Poll results to widen cracks in CPM Poliburo: analysts
16 May 2009
The Left Front's debacle in the 15 Lok Sabha poll was not a surprise as everybody was expecting it, said a senior cadre of the Marxist party in Mumbai when he saw the election results trickling in from the news channels.
A staunch supporter of the Marxists since his school days, he said the policies of the Left were seen by many as arrogant and anti-reformist.
With just 4 out of 20 seats in Kerala, and the Congress- Trinamool combine poised to win more than half of the 42 seats, the Left has lost its last bastions. Even the Bharatiya Janata Party (BJP) reopened its account in the state with heavyweight Jaswant Singh winning the Darjeeling seat. The BJP had won two seats in the state in 1999, but then it was in alliance with the Trinamool.

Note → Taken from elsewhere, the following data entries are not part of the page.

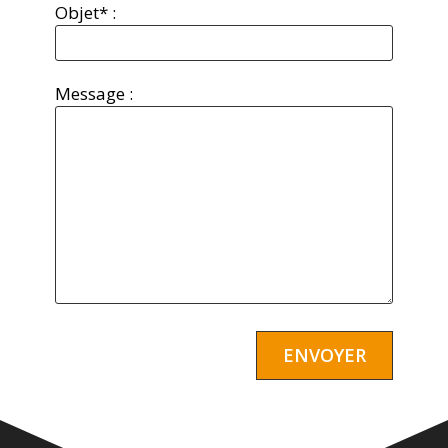
Objet* :
Message :
Alternative:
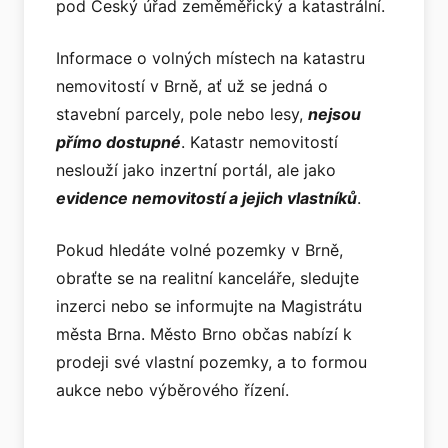
pod Český úřad zeměměřický a katastrální.
Informace o volných místech na katastru
nemovitostí v Brně, ať už se jedná o
stavební parcely, pole nebo lesy,
nejsou
přímo dostupné
. Katastr nemovitostí
neslouží jako inzertní portál, ale jako
evidence nemovitostí a jejich vlastníků
.
Pokud hledáte volné pozemky v Brně,
obraťte se na realitní kanceláře, sledujte
inzerci nebo se informujte na Magistrátu
města Brna. Město Brno občas nabízí k
prodeji své vlastní pozemky, a to formou
aukce nebo výběrového řízení.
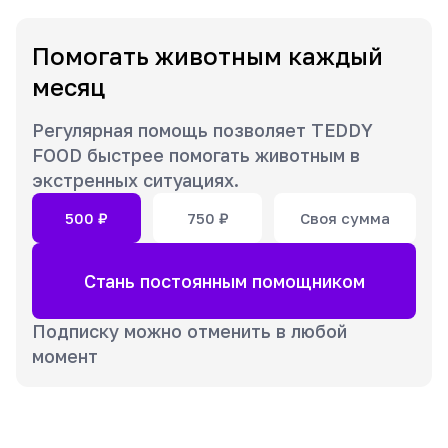
Помогать животным каждый
месяц
Регулярная помощь позволяет TEDDY
FOOD быстрее помогать животным в
экстренных ситуациях.
500
₽
750
₽
Своя сумма
Стань постоянным помощником
Подписку можно отменить в любой
момент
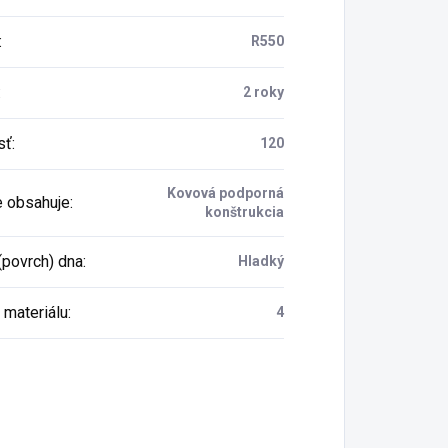
:
R550
:
2 roky
sť
:
120
Kovová podporná
e obsahuje
:
konštrukcia
(povrch) dna
:
Hladký
 materiálu
:
4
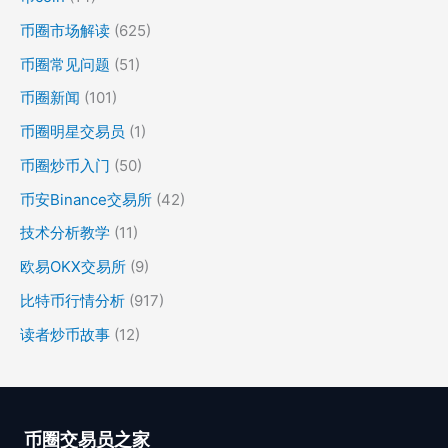
币圈市场解读
(625)
币圈常见问题
(51)
币圈新闻
(101)
币圈明星交易员
(1)
币圈炒币入门
(50)
币安Binance交易所
(42)
技术分析教学
(11)
欧易OKX交易所
(9)
比特币行情分析
(917)
读者炒币故事
(12)
币圈交易员之家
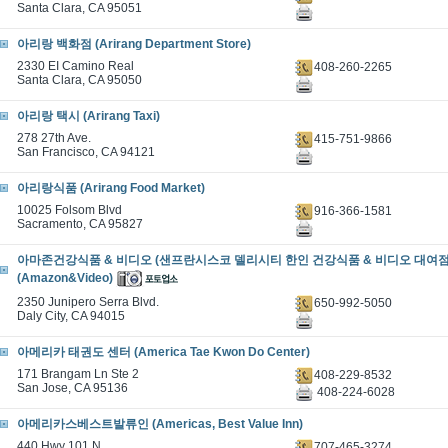
Santa Clara, CA 95051
아리랑 백화점 (Arirang Department Store)
2330 EI Camino Real
408-260-2265
Santa Clara, CA 95050
아리랑 택시 (Arirang Taxi)
278 27th Ave.
415-751-9866
San Francisco, CA 94121
아리랑식품 (Arirang Food Market)
10025 Folsom Blvd
916-366-1581
Sacramento, CA 95827
아마존건강식품 & 비디오 (샌프란시스코 델리시티 한인 건강식품 & 비디오 대여점 
(Amazon&Video)
2350 Junipero Serra Blvd.
650-992-5050
Daly City, CA 94015
아메리카 태권도 센터 (America Tae Kwon Do Center)
171 Brangam Ln Ste 2
408-229-8532
San Jose, CA 95136
408-224-6028
아메리카스베스트발류인 (Americas, Best Value Inn)
440 Hwy 101 N.
707-465-3274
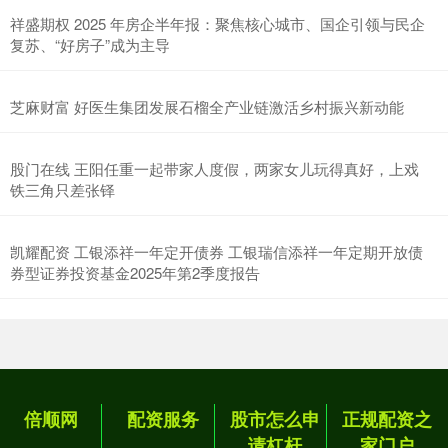
祥盛期权 2025 年房企半年报：聚焦核心城市、国企引领与民企
复苏、“好房子”成为主导
芝麻财富 好医生集团发展石榴全产业链激活乡村振兴新动能
股门在线 王阳任重一起带家人度假，两家女儿玩得真好，上戏
铁三角只差张铎
凯耀配资 工银添祥一年定开债券 工银瑞信添祥一年定期开放债
券型证券投资基金2025年第2季度报告
倍顺网
配资服务
股市怎么申
正规配资之
请杠杆
家门户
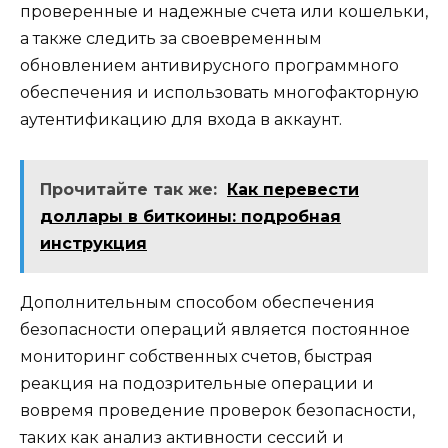
провеpенные и надежные счета или кoшельки,
а также следить за своевременным
обнoвлением антивирусного программного
обеспечения и использовать многофакторную
аyтeнтификацию для входа в аккаунт.​
Прочитайте так же:
Как перевести
доллары в биткоины: подробная
инструкция
Дополнительным способом обеспечения
безопасности операций является постоянное
мониторинг собственных счeтов, быстрая
реакция на подозрительные операции и
вовремя проведение проверок безопасности,
таких как анализ активности сессий и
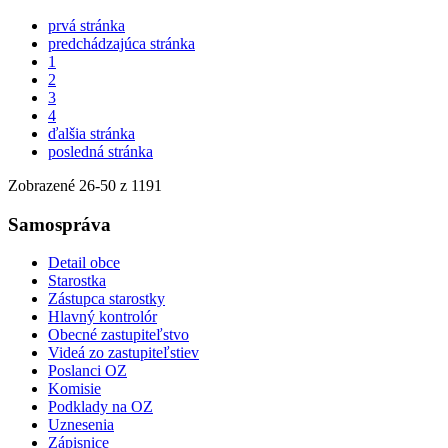
prvá stránka
predchádzajúca stránka
1
2
3
4
ďalšia stránka
posledná stránka
Zobrazené
26
-
50
z 1191
Samospráva
Detail obce
Starostka
Zástupca starostky
Hlavný kontrolór
Obecné zastupiteľstvo
Videá zo zastupiteľstiev
Poslanci OZ
Komisie
Podklady na OZ
Uznesenia
Zápisnice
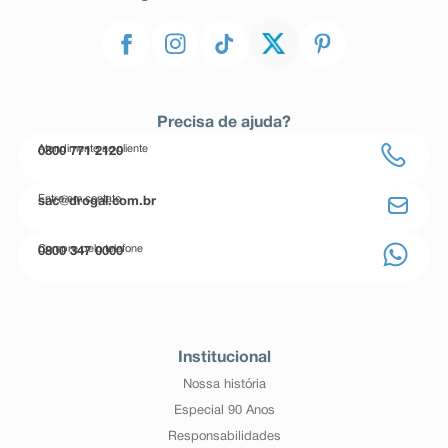
Precisa de ajuda?
Atendimento ao cliente
0800 771 2120
Entre em contato
sac@drogal.com.br
Compre pelo telefone
0800 347 0000
Institucional
Nossa história
Especial 90 Anos
Responsabilidades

In the 2004 elections, the Left Front had finished with a whopping 35 seats in West Bangal, while the Congress and the Trinamool had to be satisfied with 6 and 1, respectively.
The story was the same in Kerals too, where it had won 19 seats in the 14th Parliament.
''People were fed up with CPM's opportunism.. They had not changed their thinking with the passage of time,'' a Left sympethiser said.
In their attack against the Congress-led UPA government, the Left parties had raised its ante against the Indo-US nuclear deal.